# Salary



## SczzyBoy (Jan 1, 2008)

Greetz to all and Happy New Year!

I am in the process of emigrating from London to Calgary but I've hit a sticking point on Salary. They have offered CAD 90,000. This is significantly less (CAD70,000 less) than what I was on over here. I'm still very tempted by the offer as they are doing all the work permit & relocation stuff but I'm interested in people's opinion on this. I'm a single male in my forties with no ties here in London.

Should I go for it? I'm 80% convinced I should but the whole salary drop is worrying!

Thanks for any input.


----------



## synthia (Apr 18, 2007)

I gather you have looked at the exchange rates, but have you checked into the cost of living? While Canada is more expensive than the US, it should be much less expensive than the UK. Canadians I've met who have lived in the UK talk about how much more expensive it is.

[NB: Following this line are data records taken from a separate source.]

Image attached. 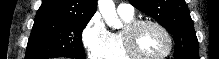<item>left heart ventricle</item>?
Segmentation results:
<instances>
[{
	"label": "left heart ventricle",
	"mask_w": 219,
	"mask_h": 59,
	"mask_svg": "<svg viewBox=\"0 0 219 59\" xmlns=\"http://www.w3.org/2000/svg\"><path fill=\"white\" fill-rule=\"evenodd\" d=\"M136 47L146 57H157L164 54L168 43L163 33L151 25H145L136 34Z\"/></svg>",
	"instance_id": "left-heart-ventricle-1"
}]
</instances>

I just looked at a book that was published in March of this year. The price in the US was USD25, in Canada it was CND30, and having bought a lot of books published in the UK the last year, I'm pretty sure the UK price would be around GBP25 (or USD50, CND60). I'm told that restaurant meals work about the same way. A meal that would be GBP50 would cost USD25 in a similar restaurant here. Since you are getting more that half of your UK salary, you are probably getting a bit of a raise.


----------



## krohmann (Jan 8, 2008)

Hey,
$90K is pretty decent. Depending on what you are doing, there are some manpower shortages in Calgary and if your skills are needed then they may be willing to give you more. check out mls.ca for housing costs and maybe one of the job search sites like monster.ca or careerbuilder.ca to get a good comparison.
Hope that helps
KR


----------



## CanadianGal (Dec 7, 2007)

That is considered an excellent salary by most (unless a doctor or something). Many live between $30-$65000. Our dollar is high now-par with US just so you know(you probably do).
I still say its cheaper here by alot then in the UK. Then there is lifestyle to consider- where do you want to see yourself in the next 10 years? Its worth a try isn't it?


----------



## krohmann (Jan 8, 2008)

A restaurant server in Fort McMurray can make $60K since they are so short people in Alberta. Just be aware what the cost of living is as many places in Alberta have had housing prices increase over 20% per year for a several years. check out mls.ca for housing prices


----------



## CanadianGal (Dec 7, 2007)

Rent in Fort McMurray is astronomical for just a bedroom. Some peope share the same bed on shiftwork. There is NO housing. People make those"high"wages at restaurants, etc and can't afford to live. They are dirt poor living in shelters. Lots of documentation regarding the problems in Fort McMurray.


----------



## imdelta (Jan 13, 2008)

*?*

That's still a GREAT salary. Look for the company stability and performance, then listen to your heart. Good luck!!


----------



## M_Toronto (Nov 15, 2007)

I don't know where it says that you are moving to Calgary - I'm missing something? Mercer publishes a pretty good guide on cost of living - I'd say that Toronto is 90% on London (depending on how much you like cheese and wine / and beer!). Neither myself not my wife took a pay cut when moving from London - but it depends on your industry I guess. 

Anyway - it's easy to go out a market value yourself using tools like salary wizard, which I think is available in workopolis


----------